Today, I was going to escape my cube and eat lunch outside, but the temperature wasn't reliable, and I'm already cold. So I found a new nook by the large windows in the lobby. The seat was warmed from the light. I ate salad and read some assigned stories for a class I'm taking - fiction and poetry, which is a relief after some of the technical science I read for work. It might have been the words, but I think it was also the light that helped me feel something different. I had some new ideas, whereas recently I've felt a bit stuck and uninspired creatively. Even these words now are coming slowly and a bit stilted. But today was a direction: stay in the light.
Thursday, January 8, 2015
The year has started off a bit stark for me. I sat pen in hand, prayer on tongue, eyes on the sky, but not much came in the way of lists or brainstorms or hopes for the new year. So I'm taking a cue from the earth: just let it sit fallow for a while. I think I've written about that here before -- how in some parts of the country, the empty branches and snow-blanketed grass feel like perfect company for this time of year. Because somewhere under there, the ground is turning, preparing to nurture all those seeds to be dropped in the upcoming months.

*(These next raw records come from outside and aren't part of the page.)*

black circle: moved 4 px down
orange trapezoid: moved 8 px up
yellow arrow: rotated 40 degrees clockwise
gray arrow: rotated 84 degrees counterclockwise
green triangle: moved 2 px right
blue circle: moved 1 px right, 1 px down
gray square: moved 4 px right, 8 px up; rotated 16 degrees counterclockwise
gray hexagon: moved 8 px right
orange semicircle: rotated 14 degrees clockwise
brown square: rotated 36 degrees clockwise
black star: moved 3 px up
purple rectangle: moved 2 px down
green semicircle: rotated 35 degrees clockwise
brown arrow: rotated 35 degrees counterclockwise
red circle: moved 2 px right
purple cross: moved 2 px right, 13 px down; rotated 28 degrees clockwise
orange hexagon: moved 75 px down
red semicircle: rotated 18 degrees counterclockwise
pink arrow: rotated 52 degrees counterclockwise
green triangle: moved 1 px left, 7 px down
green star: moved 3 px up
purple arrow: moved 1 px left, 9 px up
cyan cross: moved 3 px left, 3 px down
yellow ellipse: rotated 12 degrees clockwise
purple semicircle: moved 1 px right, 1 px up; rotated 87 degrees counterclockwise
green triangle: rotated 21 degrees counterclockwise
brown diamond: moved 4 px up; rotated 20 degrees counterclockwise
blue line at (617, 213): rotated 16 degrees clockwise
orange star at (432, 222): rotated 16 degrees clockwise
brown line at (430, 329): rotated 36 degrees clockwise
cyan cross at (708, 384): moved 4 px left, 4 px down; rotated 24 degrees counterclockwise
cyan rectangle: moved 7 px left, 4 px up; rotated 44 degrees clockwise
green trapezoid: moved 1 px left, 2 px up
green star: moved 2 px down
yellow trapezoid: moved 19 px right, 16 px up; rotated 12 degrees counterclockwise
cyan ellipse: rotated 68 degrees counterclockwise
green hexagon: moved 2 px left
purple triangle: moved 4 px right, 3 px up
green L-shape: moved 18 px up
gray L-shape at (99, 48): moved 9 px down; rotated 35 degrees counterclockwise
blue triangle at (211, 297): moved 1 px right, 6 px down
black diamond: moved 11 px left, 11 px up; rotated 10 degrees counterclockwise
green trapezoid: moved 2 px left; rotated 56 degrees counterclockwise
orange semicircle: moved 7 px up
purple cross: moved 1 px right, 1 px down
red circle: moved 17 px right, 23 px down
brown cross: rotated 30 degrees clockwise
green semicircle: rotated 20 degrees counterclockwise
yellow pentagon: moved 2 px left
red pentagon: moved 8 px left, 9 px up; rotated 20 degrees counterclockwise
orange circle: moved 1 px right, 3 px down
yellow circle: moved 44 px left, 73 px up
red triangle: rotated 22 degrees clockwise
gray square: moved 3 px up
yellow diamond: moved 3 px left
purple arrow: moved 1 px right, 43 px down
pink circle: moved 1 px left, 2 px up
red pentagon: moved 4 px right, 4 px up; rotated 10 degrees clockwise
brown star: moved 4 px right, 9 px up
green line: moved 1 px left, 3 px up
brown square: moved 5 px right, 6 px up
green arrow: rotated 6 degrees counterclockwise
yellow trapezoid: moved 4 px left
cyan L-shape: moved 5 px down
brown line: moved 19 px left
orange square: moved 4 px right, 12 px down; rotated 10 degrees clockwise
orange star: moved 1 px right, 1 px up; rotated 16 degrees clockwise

2014 held some big (dare I say life-changing?) moments for me: attending a writer's conference, traveling to Kenya, finishing a marathon, and another big one I can't quite announce here yet. And there were also some important commitments that I made -- like writing every day in May, like running every day between Thanksgiving and New Years Day, like refusing to tiptoe away quietly from every scary conflict that arises in me or with friends. These were daily decisions to stay the course, decisions that are still driving me forward today. 2014 was a field full of harvest. So my instinct was to quickly plant 2015 with the same. And yet every single gift of 2014 grew and appeared in its time.
And so an empty field is before me, and soon I will turn it over and let the planting begin.